Thanks for explaining. That seems to be the neat thing that I'm picking up on about what Microsoft Research people keep calling "Model Based Machine Learning" [0], in that you construct a model based on your assumptions about the problem, and by implementing it, the compiler can fit it to an appropriate algorithm.

[0] https://www.youtube.com/watch?v=zKUFSKRjTIo and also https://github.com/dotnet/infer


Yup! Their WIP book is a fantastic introductory read: http://www.mbmlbook.com/ (Needs only high school background)

Helps gain very nice and concrete intuition, before getting lost in math or code.


> For me, it helps organize a lot of well-known algorithms as special cases of a general framework—which is worthwhile in itself.

Which well known algorithms do you have in mind here?


For a flavor, see Tom Minka’s recent talk/slides “From automatic differentiation to message passing”.

Difficult to give a quick answer. I’m also not aware of any good resources where this is spelled out. If you’re seriously interested, feel free to hit me up for a deeper discussion.


Thanks I’ll check that out. My own understanding is that pretty much any probabilistic graphical model can be constructed as a probabilistic program, combined with pretty much any mode of inference. How such programs compare to specialized algorithms in terms of efficiency is not clear to me. I’m asking because my understanding is based mostly on theory and I’d like to learn more about probabilistic programming in practice.

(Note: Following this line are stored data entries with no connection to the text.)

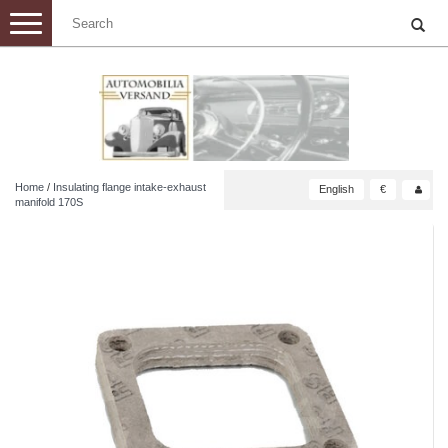
Toggle
navigation
Home
/
Insulating flange intake-exhaust
English
€
manifold 170S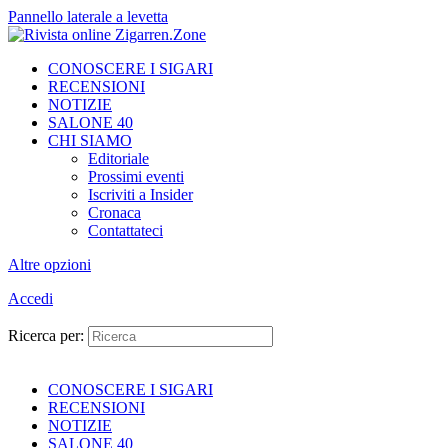
Pannello laterale a levetta
CONOSCERE I SIGARI
RECENSIONI
NOTIZIE
SALONE 40
CHI SIAMO
Editoriale
Prossimi eventi
Iscriviti a Insider
Cronaca
Contattateci
Altre opzioni
Accedi
Ricerca per:
CONOSCERE I SIGARI
RECENSIONI
NOTIZIE
SALONE 40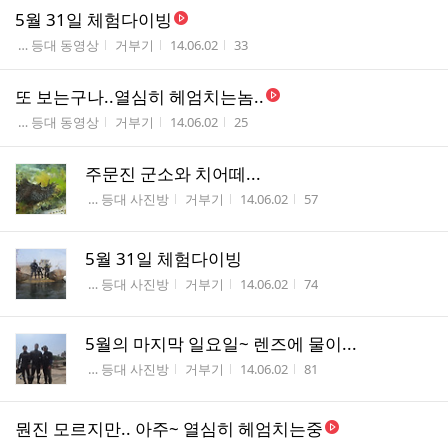
5월 31일 체험다이빙
게시판명
작성자
작성시간
조회수
 … 등대 동영상
거부기
14.06.02
33
또 보는구나..열심히 헤엄치는놈..
게시판명
작성자
작성시간
조회수
 … 등대 동영상
거부기
14.06.02
25
주문진 군소와 치어떼...
게시판명
작성자
작성시간
조회수
 … 등대 사진방
거부기
14.06.02
57
5월 31일 체험다이빙
게시판명
작성자
작성시간
조회수
 … 등대 사진방
거부기
14.06.02
74
5월의 마지막 일요일~ 렌즈에 물이...
게시판명
작성자
작성시간
조회수
 … 등대 사진방
거부기
14.06.02
81
뭔진 모르지만.. 아주~ 열심히 헤엄치는중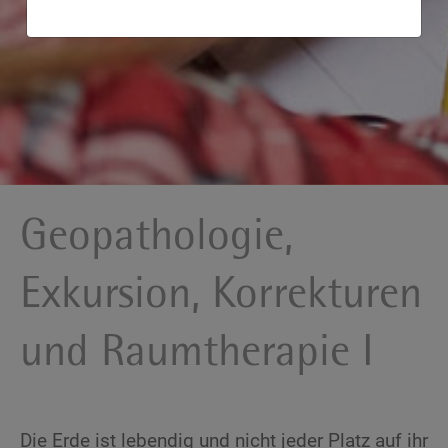
Geopathologie,
Exkursion, Korrekturen
und Raumtherapie I
Die Erde ist lebendig und nicht jeder Platz auf ihr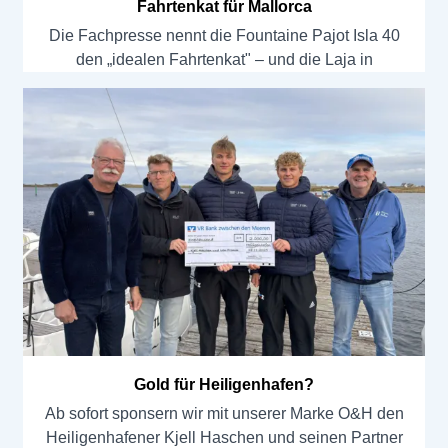
Fahrtenkat für Mallorca
Die Fachpresse nennt die Fountaine Pajot Isla 40
den „idealen Fahrtenkat" – und die Laja in
Gold für Heiligenhafen?
Ab sofort sponsern wir mit unserer Marke O&H den
Heiligenhafener Kjell Haschen und seinen Partner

I use both, and for very different problems.


The first time I saw this phrase I thought it was going to describe something like software branch prediction, speculative execution, self tuning algorithms, or heck even Bloom filters or hyperloglog. That was a direction my first mentor and I used to talk about and it’s one of my regrets that I never did much in that arena.

My brain wants this term to mean something else and I become momentarily excited every time this topic gets reposted.


You might find this book very interesting: https://www.amazon.com/Probabilistic-Data-Structures-Algorit...

I’m unrelated to the author; just came across the book on a Reddit discussion and found it interesting. There aren’t too many (collected) discussions of these kinds of topics, AFAIK.


Might also be worth reading into fuzzy logic.


A corresponding framework in Julia - Turing[1][2].

https://turing.ml

https://github.com/TuringLang


It has been a few years since I looked at this, and it looks like a lot has been added since then. It's certainly worth a look. But at the time I found Allen B. Downey's "Think Bayes" to be a more thorough and comprehensive resource: https://greenteapress.com/wp/think-bayes/


For anyone interested in learning more, Stan is an excellent alternative probabilistic programming language:

https://mc-stan.org

with thorough documentation:

https://mc-stan.org/users/documentation/


Oh, I've been meaning to go through this book as we used PyMC (I only did reviews and this went over my head a lot) on my last job to build an AB testing system.

I recently started going through it again and it's pretty fascinating as someone not familiar with the field.


Thanks for sharing! I have been wanting to get into the field in order to play around with Monte Carlo Random Walks.